→ **TASK DIRECTIONS**:
For every line in the records that has the word "오려두기", make a copy.

→ **DATASET ENTRIES**:
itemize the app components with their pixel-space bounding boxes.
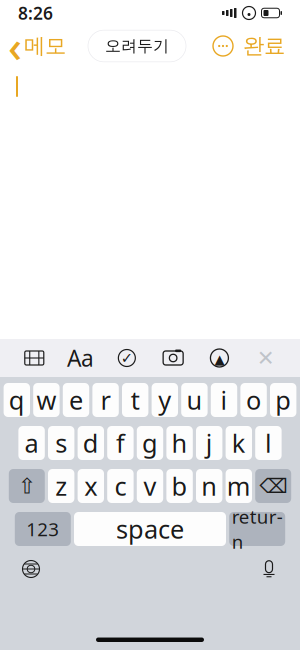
staticText: 완료 <box>243 33 285 59</box>
staticText: j <box>206 426 213 460</box>
staticText: ⌫ <box>259 475 287 497</box>
staticText: b <box>172 469 188 503</box>
staticText: z <box>55 469 67 503</box>
button[interactable]: e <box>63 383 89 417</box>
staticText: f <box>116 426 125 460</box>
staticText: k <box>232 426 246 460</box>
button[interactable]: 음성 입력 <box>252 553 286 585</box>
staticText: v <box>144 469 156 503</box>
button[interactable]: 삭제 <box>255 469 291 503</box>
button[interactable]: a <box>18 426 45 460</box>
button[interactable]: x <box>78 469 104 503</box>
button[interactable]: s <box>48 426 74 460</box>
button[interactable]: p <box>270 383 296 417</box>
button[interactable]: 오려두기 <box>88 30 186 62</box>
staticText: h <box>172 426 188 460</box>
staticText: c <box>114 469 126 503</box>
staticText: i <box>220 383 228 417</box>
button[interactable]: g <box>137 426 163 460</box>
staticText: Aa <box>67 343 94 373</box>
staticText: x <box>84 469 97 503</box>
button[interactable]: space <box>74 512 226 546</box>
button[interactable]: i <box>211 383 237 417</box>
button[interactable]: q <box>4 383 30 417</box>
button[interactable]: 키보드 전환 <box>14 553 48 585</box>
button[interactable]: z <box>48 469 74 503</box>
button[interactable]: 완료 <box>238 29 290 63</box>
button[interactable]: j <box>196 426 222 460</box>
staticText: d <box>83 426 99 460</box>
button[interactable]: l <box>255 426 282 460</box>
button[interactable]: 더 보기 <box>208 31 238 61</box>
button[interactable]: 카메라 <box>157 343 189 373</box>
staticText: space <box>116 512 184 546</box>
staticText: y <box>158 383 171 417</box>
button[interactable]: w <box>33 383 60 417</box>
staticText: 오려두기 <box>105 36 169 56</box>
button[interactable]: Shift <box>9 469 45 503</box>
staticText: n <box>201 469 217 503</box>
button[interactable]: 표 <box>18 343 50 373</box>
staticText: o <box>246 383 261 417</box>
button[interactable]: f <box>107 426 134 460</box>
staticText: p <box>275 383 291 417</box>
button[interactable]: b <box>166 469 193 503</box>
button[interactable]: 서식 <box>65 343 97 373</box>
staticText: ✕ <box>257 346 275 370</box>
button[interactable]: 닫기 <box>250 343 282 373</box>
button[interactable]: 체크리스트 <box>111 343 143 373</box>
staticText: m <box>227 469 251 503</box>
button[interactable]: y <box>152 383 178 417</box>
staticText: 메모 <box>24 33 66 59</box>
staticText: l <box>265 426 272 460</box>
staticText: u <box>186 383 202 417</box>
staticText: e <box>69 383 83 417</box>
staticText: ▲ <box>214 352 224 367</box>
button[interactable]: d <box>78 426 104 460</box>
button[interactable]: ‹ <box>0 16 66 76</box>
staticText: ‹ <box>8 18 22 74</box>
staticText: return <box>232 504 283 554</box>
button[interactable]: h <box>166 426 193 460</box>
staticText: ⇧ <box>18 474 36 498</box>
button[interactable]: r <box>92 383 119 417</box>
button[interactable]: v <box>137 469 163 503</box>
staticText: s <box>55 426 67 460</box>
staticText: t <box>131 383 140 417</box>
button[interactable]: Return <box>229 512 285 546</box>
button[interactable]: c <box>107 469 134 503</box>
button[interactable]: 마크업 <box>203 343 235 373</box>
staticText: r <box>101 383 111 417</box>
button[interactable]: m <box>226 469 252 503</box>
staticText: q <box>9 383 25 417</box>
staticText: w <box>36 383 56 417</box>
button[interactable]: 숫자 키보드 <box>15 512 71 546</box>
button[interactable]: k <box>226 426 252 460</box>
staticText: ✓ <box>121 350 133 366</box>
staticText: 8:26 <box>18 2 53 24</box>
staticText: 123 <box>26 517 59 541</box>
button[interactable]: n <box>196 469 222 503</box>
staticText: g <box>142 426 158 460</box>
button[interactable]: u <box>181 383 208 417</box>
button[interactable]: o <box>240 383 267 417</box>
staticText: a <box>25 426 39 460</box>
button[interactable]: t <box>122 383 148 417</box>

→ **SOLUTION TO THIS EXERCISE**:
button[interactable]: 오려두기 <box>88 30 186 62</box>
staticText: 오려두기 <box>105 36 169 56</box>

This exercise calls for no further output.